● **What to work on**
With no addition or omission, return the entries below.

● **Records provided**
--------------------------------------------------
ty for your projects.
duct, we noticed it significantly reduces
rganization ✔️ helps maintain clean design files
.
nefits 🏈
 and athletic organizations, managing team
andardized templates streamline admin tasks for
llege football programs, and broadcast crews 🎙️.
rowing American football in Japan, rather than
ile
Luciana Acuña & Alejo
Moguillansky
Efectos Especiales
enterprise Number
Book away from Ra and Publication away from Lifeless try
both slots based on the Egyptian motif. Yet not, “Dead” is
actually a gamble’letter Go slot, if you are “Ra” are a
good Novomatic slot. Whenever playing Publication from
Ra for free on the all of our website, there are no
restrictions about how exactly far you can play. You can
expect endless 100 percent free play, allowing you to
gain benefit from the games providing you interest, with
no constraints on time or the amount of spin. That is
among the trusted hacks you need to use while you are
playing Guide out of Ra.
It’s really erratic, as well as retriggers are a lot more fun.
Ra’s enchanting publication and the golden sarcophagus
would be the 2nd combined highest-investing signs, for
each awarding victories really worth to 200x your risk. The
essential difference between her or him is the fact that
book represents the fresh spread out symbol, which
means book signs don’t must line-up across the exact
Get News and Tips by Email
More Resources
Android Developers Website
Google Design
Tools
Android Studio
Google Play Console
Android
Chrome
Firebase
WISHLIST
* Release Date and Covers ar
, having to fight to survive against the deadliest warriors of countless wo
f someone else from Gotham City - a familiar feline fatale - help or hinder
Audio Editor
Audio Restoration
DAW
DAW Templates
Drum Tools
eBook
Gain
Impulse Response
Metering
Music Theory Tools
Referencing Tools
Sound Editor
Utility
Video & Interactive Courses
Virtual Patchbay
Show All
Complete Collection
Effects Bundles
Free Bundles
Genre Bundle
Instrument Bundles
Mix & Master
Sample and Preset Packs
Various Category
--------------------------------------------------
● **Response below**
ty for your projects.
duct, we noticed it significantly reduces
rganization ✔️ helps maintain clean design files
.
nefits 🏈
 and athletic organizations, managing team
andardized templates streamline admin tasks for
llege football programs, and broadcast crews 🎙️.
rowing American football in Japan, rather than
ile
Luciana Acuña & Alejo
Moguillansky
Efectos Especiales
enterprise Number
Book away from Ra and Publication away from Lifeless try
both slots based on the Egyptian motif. Yet not, “Dead” is
actually a gamble’letter Go slot, if you are “Ra” are a
good Novomatic slot. Whenever playing Publication from
Ra for free on the all of our website, there are no
restrictions about how exactly far you can play. You can
expect endless 100 percent free play, allowing you to
gain benefit from the games providing you interest, with
no constraints on time or the amount of spin. That is
among the trusted hacks you need to use while you are
playing Guide out of Ra.
It’s really erratic, as well as retriggers are a lot more fun.
Ra’s enchanting publication and the golden sarcophagus
would be the 2nd combined highest-investing signs, for
each awarding victories really worth to 200x your risk. The
essential difference between her or him is the fact that
book represents the fresh spread out symbol, which
means book signs don’t must line-up across the exact
Get News and Tips by Email
More Resources
Android Developers Website
Google Design
Tools
Android Studio
Google Play Console
Android
Chrome
Firebase
WISHLIST
* Release Date and Covers ar
, having to fight to survive against the deadliest warriors of countless wo
f someone else from Gotham City - a familiar feline fatale - help or hinder
Audio Editor
Audio Restoration
DAW
DAW Templates
Drum Tools
eBook
Gain
Impulse Response
Metering
Music Theory Tools
Referencing Tools
Sound Editor
Utility
Video & Interactive Courses
Virtual Patchbay
Show All
Complete Collection
Effects Bundles
Free Bundles
Genre Bundle
Instrument Bundles
Mix & Master
Sample and Preset Packs
Various Category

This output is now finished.